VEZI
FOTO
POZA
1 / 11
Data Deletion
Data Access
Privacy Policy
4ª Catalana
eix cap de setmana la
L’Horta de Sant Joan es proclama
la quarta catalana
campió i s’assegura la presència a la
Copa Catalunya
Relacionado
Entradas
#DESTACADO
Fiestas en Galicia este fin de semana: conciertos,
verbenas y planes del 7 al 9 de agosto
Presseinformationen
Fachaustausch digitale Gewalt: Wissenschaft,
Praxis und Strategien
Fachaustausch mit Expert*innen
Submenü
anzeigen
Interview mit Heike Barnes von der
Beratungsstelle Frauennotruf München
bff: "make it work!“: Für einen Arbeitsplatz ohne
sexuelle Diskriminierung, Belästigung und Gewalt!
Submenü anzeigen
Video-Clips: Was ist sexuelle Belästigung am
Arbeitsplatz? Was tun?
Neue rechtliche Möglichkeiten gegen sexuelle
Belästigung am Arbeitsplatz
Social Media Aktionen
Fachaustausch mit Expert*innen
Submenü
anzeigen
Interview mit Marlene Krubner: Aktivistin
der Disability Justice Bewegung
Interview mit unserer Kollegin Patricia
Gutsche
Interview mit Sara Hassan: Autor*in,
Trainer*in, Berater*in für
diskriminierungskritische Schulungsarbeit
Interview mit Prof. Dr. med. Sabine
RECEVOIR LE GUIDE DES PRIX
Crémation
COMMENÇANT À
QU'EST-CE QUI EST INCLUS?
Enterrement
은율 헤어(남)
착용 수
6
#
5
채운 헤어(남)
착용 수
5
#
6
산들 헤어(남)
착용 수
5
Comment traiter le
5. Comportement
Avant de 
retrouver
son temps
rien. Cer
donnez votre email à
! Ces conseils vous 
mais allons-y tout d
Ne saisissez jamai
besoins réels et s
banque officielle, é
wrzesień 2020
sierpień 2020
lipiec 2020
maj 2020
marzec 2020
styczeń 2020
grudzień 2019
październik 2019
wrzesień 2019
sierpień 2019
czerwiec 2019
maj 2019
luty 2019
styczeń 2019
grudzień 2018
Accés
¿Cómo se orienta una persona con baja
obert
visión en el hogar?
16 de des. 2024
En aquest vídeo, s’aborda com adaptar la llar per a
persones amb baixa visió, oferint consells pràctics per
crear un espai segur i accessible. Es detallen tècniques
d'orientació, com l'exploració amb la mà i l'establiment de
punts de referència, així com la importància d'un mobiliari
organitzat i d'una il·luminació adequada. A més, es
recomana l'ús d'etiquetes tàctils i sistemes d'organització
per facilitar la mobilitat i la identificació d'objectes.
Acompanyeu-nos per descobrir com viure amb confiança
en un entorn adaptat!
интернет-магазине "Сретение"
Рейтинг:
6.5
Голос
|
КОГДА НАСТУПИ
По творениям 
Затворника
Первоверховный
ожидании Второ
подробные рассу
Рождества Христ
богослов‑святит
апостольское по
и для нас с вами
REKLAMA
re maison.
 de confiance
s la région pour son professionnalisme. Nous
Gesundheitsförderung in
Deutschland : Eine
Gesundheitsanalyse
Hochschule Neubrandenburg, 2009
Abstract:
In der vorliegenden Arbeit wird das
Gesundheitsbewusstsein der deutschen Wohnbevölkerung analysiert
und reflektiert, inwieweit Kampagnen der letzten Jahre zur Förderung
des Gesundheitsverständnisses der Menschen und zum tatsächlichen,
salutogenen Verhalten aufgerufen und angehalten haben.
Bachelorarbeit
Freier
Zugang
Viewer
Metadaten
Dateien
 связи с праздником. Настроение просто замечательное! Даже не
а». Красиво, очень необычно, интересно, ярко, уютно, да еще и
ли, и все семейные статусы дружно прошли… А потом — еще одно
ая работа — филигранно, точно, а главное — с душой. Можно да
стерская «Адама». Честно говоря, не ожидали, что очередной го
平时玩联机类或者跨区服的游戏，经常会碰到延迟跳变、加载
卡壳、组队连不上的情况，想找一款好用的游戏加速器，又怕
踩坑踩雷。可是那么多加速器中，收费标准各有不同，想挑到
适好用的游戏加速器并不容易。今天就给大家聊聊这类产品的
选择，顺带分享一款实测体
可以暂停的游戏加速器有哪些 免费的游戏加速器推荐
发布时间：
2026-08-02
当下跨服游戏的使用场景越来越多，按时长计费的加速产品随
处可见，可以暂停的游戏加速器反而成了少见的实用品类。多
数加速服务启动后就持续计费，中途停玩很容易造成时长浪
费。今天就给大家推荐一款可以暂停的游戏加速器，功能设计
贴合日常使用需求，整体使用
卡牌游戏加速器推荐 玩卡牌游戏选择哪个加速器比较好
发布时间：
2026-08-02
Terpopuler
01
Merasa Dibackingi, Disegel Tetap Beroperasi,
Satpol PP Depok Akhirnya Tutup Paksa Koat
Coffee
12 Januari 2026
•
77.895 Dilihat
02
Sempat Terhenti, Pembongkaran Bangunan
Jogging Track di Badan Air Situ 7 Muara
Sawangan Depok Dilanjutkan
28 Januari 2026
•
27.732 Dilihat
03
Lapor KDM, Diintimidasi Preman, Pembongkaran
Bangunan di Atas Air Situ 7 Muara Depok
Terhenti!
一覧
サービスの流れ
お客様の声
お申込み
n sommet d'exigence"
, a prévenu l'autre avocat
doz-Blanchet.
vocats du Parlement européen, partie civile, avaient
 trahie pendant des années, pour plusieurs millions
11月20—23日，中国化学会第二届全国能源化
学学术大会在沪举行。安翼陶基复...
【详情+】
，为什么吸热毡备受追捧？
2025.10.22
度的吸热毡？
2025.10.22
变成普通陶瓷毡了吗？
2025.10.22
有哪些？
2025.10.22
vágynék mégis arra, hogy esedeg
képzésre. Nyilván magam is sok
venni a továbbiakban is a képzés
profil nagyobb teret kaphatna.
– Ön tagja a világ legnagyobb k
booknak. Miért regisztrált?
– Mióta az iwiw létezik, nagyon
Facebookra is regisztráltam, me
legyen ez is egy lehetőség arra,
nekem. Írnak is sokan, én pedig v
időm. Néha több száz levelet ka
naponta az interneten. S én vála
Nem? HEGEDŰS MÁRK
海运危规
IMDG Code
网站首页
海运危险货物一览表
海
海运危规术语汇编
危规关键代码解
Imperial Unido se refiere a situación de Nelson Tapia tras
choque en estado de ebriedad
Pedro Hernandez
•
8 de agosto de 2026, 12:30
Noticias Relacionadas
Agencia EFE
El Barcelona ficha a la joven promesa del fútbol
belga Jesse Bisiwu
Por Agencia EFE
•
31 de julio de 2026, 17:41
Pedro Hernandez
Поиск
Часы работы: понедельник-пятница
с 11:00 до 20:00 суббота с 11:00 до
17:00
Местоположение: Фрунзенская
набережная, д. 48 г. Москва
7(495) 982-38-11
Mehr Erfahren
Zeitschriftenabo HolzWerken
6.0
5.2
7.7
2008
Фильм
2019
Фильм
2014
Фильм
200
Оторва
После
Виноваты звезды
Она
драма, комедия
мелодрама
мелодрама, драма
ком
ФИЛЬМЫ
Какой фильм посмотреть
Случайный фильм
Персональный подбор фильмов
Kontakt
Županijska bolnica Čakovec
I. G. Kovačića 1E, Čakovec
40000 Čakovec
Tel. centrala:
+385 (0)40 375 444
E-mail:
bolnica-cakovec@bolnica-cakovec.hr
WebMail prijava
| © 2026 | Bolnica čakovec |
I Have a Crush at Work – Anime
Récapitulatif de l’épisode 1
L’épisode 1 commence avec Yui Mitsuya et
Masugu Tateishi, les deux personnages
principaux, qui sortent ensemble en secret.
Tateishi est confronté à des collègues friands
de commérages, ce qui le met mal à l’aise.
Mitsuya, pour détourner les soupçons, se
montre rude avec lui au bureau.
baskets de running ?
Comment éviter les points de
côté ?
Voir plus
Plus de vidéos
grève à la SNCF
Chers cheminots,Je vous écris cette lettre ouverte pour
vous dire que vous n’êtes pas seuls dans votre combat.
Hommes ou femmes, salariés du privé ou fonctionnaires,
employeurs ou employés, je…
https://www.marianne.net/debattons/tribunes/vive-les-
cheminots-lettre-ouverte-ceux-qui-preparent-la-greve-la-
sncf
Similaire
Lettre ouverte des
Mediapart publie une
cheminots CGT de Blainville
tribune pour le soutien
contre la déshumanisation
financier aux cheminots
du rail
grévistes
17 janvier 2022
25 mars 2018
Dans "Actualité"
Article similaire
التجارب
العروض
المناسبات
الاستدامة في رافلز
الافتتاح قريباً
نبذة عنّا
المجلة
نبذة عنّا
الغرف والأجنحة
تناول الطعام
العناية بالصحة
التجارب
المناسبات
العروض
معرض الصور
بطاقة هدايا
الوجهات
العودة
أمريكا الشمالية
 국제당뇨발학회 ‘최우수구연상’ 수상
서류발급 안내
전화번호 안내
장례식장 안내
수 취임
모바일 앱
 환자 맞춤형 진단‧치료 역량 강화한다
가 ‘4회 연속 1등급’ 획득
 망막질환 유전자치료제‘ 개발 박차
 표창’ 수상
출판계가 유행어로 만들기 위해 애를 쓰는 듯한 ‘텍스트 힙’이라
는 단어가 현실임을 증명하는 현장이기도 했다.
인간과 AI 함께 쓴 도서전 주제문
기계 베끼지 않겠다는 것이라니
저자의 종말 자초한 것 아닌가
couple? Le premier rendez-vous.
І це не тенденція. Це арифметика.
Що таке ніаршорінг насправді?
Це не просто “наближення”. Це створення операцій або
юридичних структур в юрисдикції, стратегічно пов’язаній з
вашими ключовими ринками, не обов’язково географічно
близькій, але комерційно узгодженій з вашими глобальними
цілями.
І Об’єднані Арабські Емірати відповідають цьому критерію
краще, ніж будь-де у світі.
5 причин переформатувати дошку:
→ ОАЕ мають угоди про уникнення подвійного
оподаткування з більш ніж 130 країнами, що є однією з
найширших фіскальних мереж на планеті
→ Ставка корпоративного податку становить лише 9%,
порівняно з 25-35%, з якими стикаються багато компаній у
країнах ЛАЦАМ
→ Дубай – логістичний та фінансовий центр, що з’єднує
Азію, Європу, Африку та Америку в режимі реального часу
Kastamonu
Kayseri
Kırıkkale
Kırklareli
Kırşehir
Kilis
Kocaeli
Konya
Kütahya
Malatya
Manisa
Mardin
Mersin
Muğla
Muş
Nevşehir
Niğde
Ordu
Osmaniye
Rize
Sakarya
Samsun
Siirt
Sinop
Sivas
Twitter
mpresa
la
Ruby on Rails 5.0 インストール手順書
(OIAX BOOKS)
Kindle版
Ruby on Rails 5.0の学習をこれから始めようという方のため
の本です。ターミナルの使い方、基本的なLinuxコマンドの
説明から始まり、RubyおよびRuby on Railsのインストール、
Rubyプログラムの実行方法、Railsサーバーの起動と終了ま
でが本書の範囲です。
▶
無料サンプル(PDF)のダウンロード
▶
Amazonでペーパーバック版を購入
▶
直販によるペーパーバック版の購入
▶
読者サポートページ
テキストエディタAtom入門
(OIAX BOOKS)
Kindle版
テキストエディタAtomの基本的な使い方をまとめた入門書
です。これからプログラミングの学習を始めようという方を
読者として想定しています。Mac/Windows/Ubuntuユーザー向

—————

Problem details ▸ Going back over the entries above, copy word for word every line from the one that has "Sawangan Depok Dilanjutkan" on through the one that has "doz-Blanchet.".

Final answer ▸
Sawangan Depok Dilanjutkan
28 Januari 2026
•
27.732 Dilihat
03
Lapor KDM, Diintimidasi Preman, Pembongkaran
Bangunan di Atas Air Situ 7 Muara Depok
Terhenti!
一覧
サービスの流れ
お客様の声
お申込み
n sommet d'exigence"
, a prévenu l'autre avocat
doz-Blanchet.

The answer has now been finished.